A faithful copy is required of the lines from the top of the entries through the line that contains "2026磁选机厂家如何选 华体会手机网页版-华体会(中国) 生产厂家14年行业经验支招", both included, with no pictures.

*** The data

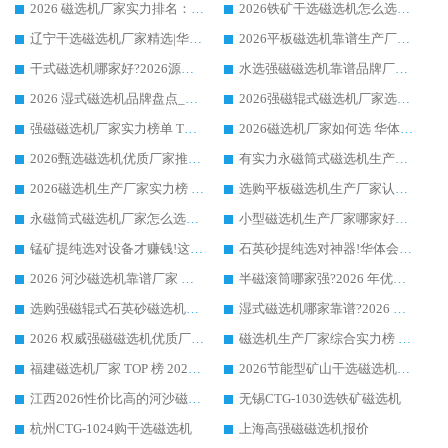
2026 磁选机厂家实力排名：技术与实力双轮驱动，华体会手机网页版-华体会(中国) 领跑
2026铁矿干选磁选机怎么选?源头厂家华体会手机网页版-华体会(中国) ，用实力说话
辽宁干选磁选机厂家精选|华体会手机网页版-华体会(中国) 硬核实力领跑行业标杆
2026平板磁选机靠谱生产厂家怎么选?行业标杆华体会手机网页版-华体会(中国) ，凭硬实力脱颖而出
干式磁选机哪家好?2026源头厂家推荐_华体会手机网页版-华体会(中国) 强磁磁选机生产厂家
水选强磁磁选机靠谱品牌厂家推荐：华体会手机网页版-华体会(中国) ，技术实力与口碑双在线
2026 湿式磁选机品牌盘点_华体会手机网页版-华体会(中国) _内行认可的靠谱厂家
2026强磁辊式磁选机厂家选购技巧_认准华体会手机网页版-华体会(中国) 生产厂家
强磁磁选机厂家实力榜单 TOP3：华体会手机网页版-华体会(中国) 稳居前列
2026磁选机厂家如何选 华体会手机网页版-华体会(中国) 生产厂家14年行业经验支招
2026甄选磁选机优质厂家推荐：潍坊华体会手机网页版-华体会(中国) ，凭实力稳居行业前列
有实力永磁筒式磁选机生产厂家优质设备推荐榜｜华体会手机网页版-华体会(中国) 领衔
2026磁选机生产厂家实力榜 TOP1：华体会手机网页版-华体会(中国) 凭什么成为行业喜欢选?
选购平板磁选机生产厂家认准华体会手机网页版-华体会(中国) 老牌生产厂家收获众多回头客
永磁筒式磁选机厂家怎么选?14 年老厂华体会手机网页版-华体会(中国) 凭实力出圈，这 5 大优势太圈粉
小型磁选机生产厂家哪家好?2026 年实测推荐，华体会手机网页版-华体会(中国) 十年口碑厂值得闭眼入
锰矿提纯选对设备才赚钱!这家临朐厂家的强磁辊磁选机凭啥成行业标杆?
石英砂提纯选对神器!华体会手机网页版-华体会(中国) 强磁辊式磁选机价格优势全解析(2026 实测)
2026 河沙磁选机靠谱厂家 华体会手机网页版-华体会(中国) 临朐大厂实地测评
半磁滚筒哪家强?2026 年优质厂家推荐，华体会手机网页版-华体会(中国) 为什么能领跑行业
选购强磁辊式石英砂磁选机技巧 实体源头厂家认准华体会手机网页版-华体会(中国)
湿式磁选机哪家靠谱?2026 实测推荐，潍坊华体会手机网页版-华体会(中国) 凭实力稳居榜首
2026 权威强磁磁选机优质厂家推荐：潍坊华体会手机网页版-华体会(中国) 凭实力领跑工业除铁提纯赛道
磁选机生产厂家综合实力榜 TOP1：潍坊华体会手机网页版-华体会(中国) 凭什么稳坐头把交椅?
福建磁选机厂家 TOP 榜 2026：华体会手机网页版-华体会(中国) 凭 18000GS 强磁技术稳坐第一，这 5 家闭眼选不踩坑
2026节能型矿山干选磁选机：无水高效选矿的核心装备
江西2026性价比高的河沙磁选机生产厂家工作原理(通俗 + 专业双版，适配产品文案/介绍使用)
无锡CTG-1030选铁矿磁选机
杭州CTG-1024购干选磁选机
上海高强磁磁选机报价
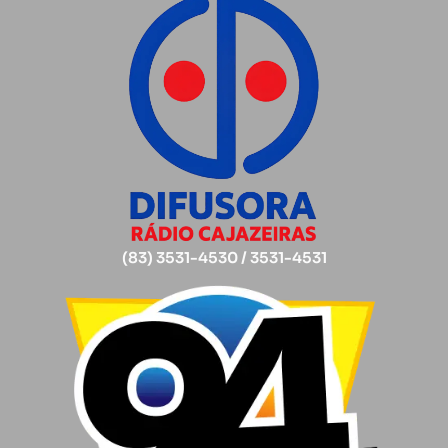
(83) 3531-4530 / 3531-4531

******

> Result of this exercise
2026 磁选机厂家实力排名：技术与实力双轮驱动，华体会手机网页版-华体会(中国) 领跑
2026铁矿干选磁选机怎么选?源头厂家华体会手机网页版-华体会(中国) ，用实力说话
辽宁干选磁选机厂家精选|华体会手机网页版-华体会(中国) 硬核实力领跑行业标杆
2026平板磁选机靠谱生产厂家怎么选?行业标杆华体会手机网页版-华体会(中国) ，凭硬实力脱颖而出
干式磁选机哪家好?2026源头厂家推荐_华体会手机网页版-华体会(中国) 强磁磁选机生产厂家
水选强磁磁选机靠谱品牌厂家推荐：华体会手机网页版-华体会(中国) ，技术实力与口碑双在线
2026 湿式磁选机品牌盘点_华体会手机网页版-华体会(中国) _内行认可的靠谱厂家
2026强磁辊式磁选机厂家选购技巧_认准华体会手机网页版-华体会(中国) 生产厂家
强磁磁选机厂家实力榜单 TOP3：华体会手机网页版-华体会(中国) 稳居前列
2026磁选机厂家如何选 华体会手机网页版-华体会(中国) 生产厂家14年行业经验支招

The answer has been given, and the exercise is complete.